How To Fix Vinyl Tiles

RENEWING VINYL TILES

Vinyl tiles are a popular choice for the kitchen because they are both hard-wearing and easily cleaned. However, they can be damaged by a careless cigarette end, and over a period of time they will show signs of wear. This happens particularly in areas that come in for a lot of heavy traffic, such as in front of the sink, fridge or cooker.

If accidental damage or wear occurs, there is no need to relay the whole floor; you can simply replace the tile or tiles involved.

How To Fix Vinyl Tiles If only one tile needs replacing, and providing you can buy a matching one, this should take no time at all.

1. Start by cutting the damaged tile diagonally in both directions with a trimming knife.

2. Next, remove the tile piece by piece using an old wood chisel.

Work from the centre outwards. Taking care not to damage any of the surrounding tiles.

3. If you find it difficult to remove the tile, you can apply heat to melt the adhesive. An electric iron is ideal for this, as you can concentrate the heat on a very small area. But put down a sheet of thick brown paper over the tile to prevent marking the base of the iron. Over a large area the professionals use a blowlamp, but care must be taken not to damage the surrounding tiles. And if you are dealing with contact adhesive there is a severe risk of fire as it is highly inflammable.

If the tile was originally stuck down with mastic, it is best to heat just enough of it to allow you to get the edge of the chisel underneath. If you then prise the tile up, the old mastic should lift with the tile.

4. Once the tile is up, scrape any remaining adhesive or mastic off the floor with a scraper knife, taking care not to damage the base surface.

If you have to relay several tiles, mark out an area one tile beyond the worn tiles in all directions. By relaying slightly beyond the worn area, there will be less risk of the new tiles standing proud of the rest of the surrounding tiles.

Removing the old tiles should not prove too difficult, though you may run into problems if they were originally stuck down with an overgenerous layer of mastic.

5. When laying the new tiles, take care that any pattern runs in the right direction.

Use either mastic or contact adhesive to stick the tiles down, as recommended by the makers. If you are using a contact adhesive to hold the new tile in place, spread a thin layer on the back of the new tile and also on the surface of the floor. When the adhesive is touch dry, place the tile in position.

If using mastic, do not apply it too thickly: this can cause a lumpy surface or the mastic may ooze up around the edges of the tile, giving you the problem of cleaning it off.

The edges of the new tiles may stand slightly proud, but if you fear this is going to happen, you can take steps to eliminate the problem before you lay the new tiles. All you need to do is to chamfer the edge.

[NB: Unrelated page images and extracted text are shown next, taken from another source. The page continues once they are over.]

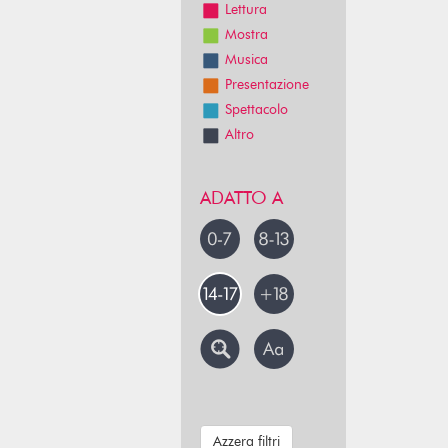
Lettura
Mostra
Musica
Presentazione
Spettacolo
Altro
ADATTO A
Azzera filtri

Choose the tiles which you are going to lay around the perimeter of the worn area and decide which edge of each tile is going to abut the edges of the old tiles. Make sure they are lying in the same direction as the rest of the pattern.

Turn these tiles upside down and rub down the appropriate edge with fine glasspaper. When you eventually lay the tiles, if you place weights around the edges of the newly laid area, the tiles should bed down to fit in with the surrounding surface.

If, after you have laid the tile, it still stands proud, lay a weight over the proud edge and leave for a time. This will help the new tile settle in line with the surrounding old ones.